Siamo partiti volutamente dai flussi migratori dei rifugiati climatici per far capire come le tematiche correlate con il clima e quindi con la vita, dagli Ogm alle catastrofi naturali, non possano essere trattate in compartimenti stagni, ma necessitino di essere considerate nell’evidenza che tutto si muove attraverso trasformazioni continue sfocianti nel flusso vitale che fa appunto della Complessità la sua meraviglia in divenire. Prendendo spunto dal testo si vuol anche rimarcare l’idea che questi prodotti altro non sono che una delle tante facce di un più largo approccio metodologico nei confronti della natura, che vede nella mentalità antropocentrica, che considera l’uomo come Padrone, l’unico modo di interfacciarsi ad un mondo di risorse considerate infinite solo in base al nostro uso e consumo. E’ proprio all’interno di questa visione della realtà che prende corpo e vigore la sperimentazione prima e la messa in commercio poi delle piante costruite attraverso la manipolazione genetica per il settore agro-alimentare. Le idee cardine che trapelano all’interno del testo sono da un lato quelle di rendere chiaro come questi prodotti avranno ripercussioni e conseguenze imprevedibili sia sul medio-lungo periodo, sia sul delicatissimo equilibrio evolutivo della terra basato sulla biodiversità, secondo i dati sperimentali ad oggi in nostro possesso; dall’altro che queste sperimentazioni già presenti sul mercato come prodotti stanno fruttando grandi profitti alle multinazionali che ne detengono il brevetto e che tentano quotidianamente di allargare i loro interessi finanziari ad aree geografiche sempre più vaste a scapito dei dubbi sollevati da sempre più interlocutori (vedi trattato TTIP sulla liberalizzazione dei mercati).

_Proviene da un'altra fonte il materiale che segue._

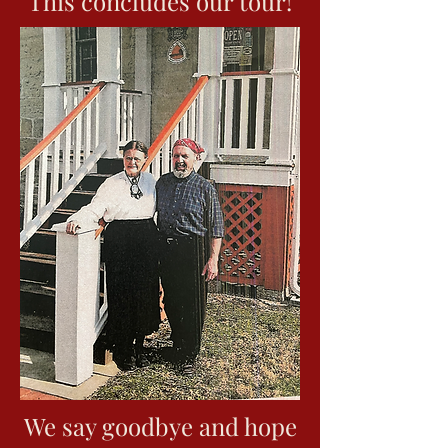
This concludes our tour!
they would cut a memorial
here. Look closely and in
the walnut knot you can
see a distinctive face.
Walnut has growth circles
around its knots and so this
face in the middle of these
powerful looking circles
creates (to the Native
Americans) the face of
Waconda or God.
Louis said that the general
message of the image
would be __ "Waconda is
ever watchful over them
and that He made the tree
in which He placed it and
they (the Native Americans)
should respect Him and His
creation." This image
would make this a sacred
site, under the watchful eye
We say goodbye and hope
of Waconda (God). The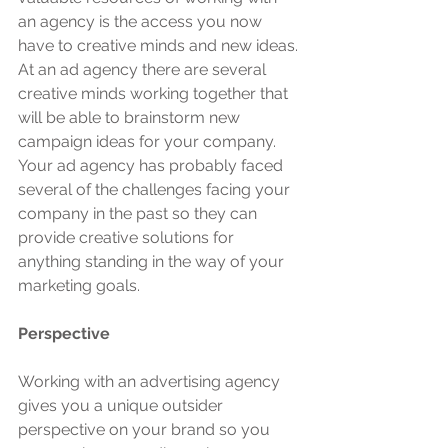
an agency is the access you now 
have to creative minds and new ideas. 
At an ad agency there are several 
creative minds working together that 
will be able to brainstorm new 
campaign ideas for your company. 
Your ad agency has probably faced 
several of the challenges facing your 
company in the past so they can 
provide creative solutions for 
anything standing in the way of your 
marketing goals.
Perspective
Working with an advertising agency 
gives you a unique outsider 
perspective on your brand so you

 Il libro: “La favola degli Ogm” intende raccontare appunto l’evoluzione di questi prodotti che cominciano a proliferare sulla nostra terra al di là delle facili propagande e degli slogan da parte dei loro creatori, facendo emergere dubbi e domande dove invece sembrano voler esserci solo certezze. L’idea portante è quella di reclamare il proprio diritto a sapere cosa mangiamo e cosa soprattutto ci riserverà il futuro pensando ai nostri figli. Concluderemo questo breve articolo ricordando una famosa citazione tratta da un insegnamento dei nativi americani della tribù dei Piedi Neri, che pensiamo valga più di tutte le parole che potremmo continuare a spendere in merito: “Non bisogna mai lasciare tracce così profonde che il vento non possa cancellare”.